What it’s like to drive, and how quiet it is

Engine, 0-60mph and gearbox

The entry-level diesel (the 148bhp 318d) has enough pull from low revs but, if your budget can stretch to it, we recommend the 187bhp 320d instead. Its extra muscle means you don't have to work it so hard, and its ultimate pace brings a swift 0-62mph sprint of 6.8sec – quicker than an Audi A4 40TDI. If you desire a diesel with the ability to worry hot hatches, there’s the 330d. Its 261bhp six-cylinder engine offers rapid acceleration; 0-62mph is dealt with in just 5.5sec.

If petrol is your cup of fossil fuel, the options start with the 318i, but we'd tip you in the direction of the excellent 181bhp 320i. It's perky enough for most situations, including overtaking on country roads, and its rev-happy nature sits well with the 3 Series' sporty character. For extra zip there's the more powerful 254bhp 330i, but our favourite engine of all is the 330e. This plug-in hybrid has similarly brisk performance to the 330i but adds a real-world electric-only range of around 25-30 miles.

What if straight-line performance is your main concern? Then check out the range-toppers, both of which have six-cylinder engines: the M340i petrol, with a salivating 363bhp that chops the 0-62mph sprint down to a blistering 4.4sec; or the grunty M340d diesel, which is only just behind on 4.6sec. 

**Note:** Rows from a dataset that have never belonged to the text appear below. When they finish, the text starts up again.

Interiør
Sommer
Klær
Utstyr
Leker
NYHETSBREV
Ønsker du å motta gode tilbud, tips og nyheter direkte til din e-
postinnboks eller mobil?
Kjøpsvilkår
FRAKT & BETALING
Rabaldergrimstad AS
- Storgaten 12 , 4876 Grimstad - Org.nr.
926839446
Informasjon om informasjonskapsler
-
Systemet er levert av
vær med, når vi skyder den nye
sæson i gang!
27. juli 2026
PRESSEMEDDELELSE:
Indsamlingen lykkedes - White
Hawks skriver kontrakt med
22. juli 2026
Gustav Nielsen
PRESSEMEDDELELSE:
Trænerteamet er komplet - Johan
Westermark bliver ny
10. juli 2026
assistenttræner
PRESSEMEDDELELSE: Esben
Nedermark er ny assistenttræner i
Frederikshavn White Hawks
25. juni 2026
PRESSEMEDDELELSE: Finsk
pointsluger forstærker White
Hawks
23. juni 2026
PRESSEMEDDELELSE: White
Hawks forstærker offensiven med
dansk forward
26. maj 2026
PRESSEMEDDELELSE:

Suspension and ride comfort

There are various suspension options for the 3 Series, and even the softest of them (fitted to SE and Sport trim versions) is set up more for poise and control than wafty comfort; you always feel more of bumps as they pass beneath the car than you do in the best versions of the Audi A4.

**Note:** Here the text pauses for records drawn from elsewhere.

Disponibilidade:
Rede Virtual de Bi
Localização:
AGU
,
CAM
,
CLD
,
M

M Sport models, with stiffer suspension, are even firmer. The impacts over sharp imperfections are more pronounced, so be warned: sportiness really does take a higher priority than comfort.

Optional adaptive suspension is available to alleviate this, but it's pricey. It comes as part of the M Sport Plus Package (this is standard on M340i and M340d) and allows you to stiffen or soften the ride at the touch of the button. Select Comfort mode and the 3 Series is calmer around town than it is with either of the non-adaptive setups, and it's very smooth on A-roads and motorways. It's still not a match for the supple A4 if ride comfort is your top priority, though.

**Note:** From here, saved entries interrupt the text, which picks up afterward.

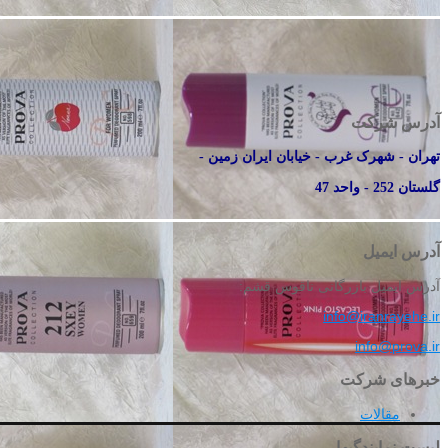
آدرس شرکت
تهران - شهرک غرب - خیابان ایران زمین -
گلستان 252 - واحد 47
آدرس ایمیل
آدرس ایمیل بازرگانی ناقوس قشم:
info@iranrayehe.ir
info@prova.ir
خبرهای شرکت
مقالات
لیست نمایندگیها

BMW 3 Series Saloon 2019 rear tracking RHD

Handling

You won't be disappointed by the driving manners of any 3 Series, although the versions equipped with non-adjustable M Sport suspension possess the best cornering skills of all: simply beautiful stability and control through corners and across uneven roads. The optional adaptive M Suspension (standard on M340i and M340d) is ever so slightly behind in terms of absolute control, but is still very, very good.

The 3 Series' steering is another strength. True, it's not quite as feelsome as the XE's, but being quicker, it's more reactive and always lets you know exactly how much grip is available. Once you've acclimatised to its immediate response, you find yourself placing the car's nose just where you want it.

The 330e plug-in hybrid is heavier than the rest of the range, so it's the least agile 3 Series But it's still a very tidy handling car – much better than the Volvo S60 Recharge and by far the sportiest plug-in hybrid in the class.

Noise and vibration

There isn't much wind noise at motorway speeds, but road noise (especially on models with run-flat tyres) is slightly more pronounced than it is in many versions of the Audi A4 and Mercedes C-Class. Suspension noise – again, not helped by the stiffer sidewalls of the run-flat tyres – is also noticeable over bumps. 

The six-cylinder engines (330d, M340d and M340i) sound sweet, while the less powerful four-cylinder petrols have a gruffer but still perfectly acceptable tone. The big-selling 320d diesel is also fine, but not quite as hushed as the equivalent A4 40 TDI.

The brake pedal is progressive on most of the 3 Series models, except the 330e plug-in hybrid. In the 330e it feels a bit weird because it activates a regenerative braking system that harvests energy to top up the battery. It's still more confidence-inspiring than the brakes of many other hybrid cars, though, while on the plus side, you get no engine noise when the 330e is running on electric power alone.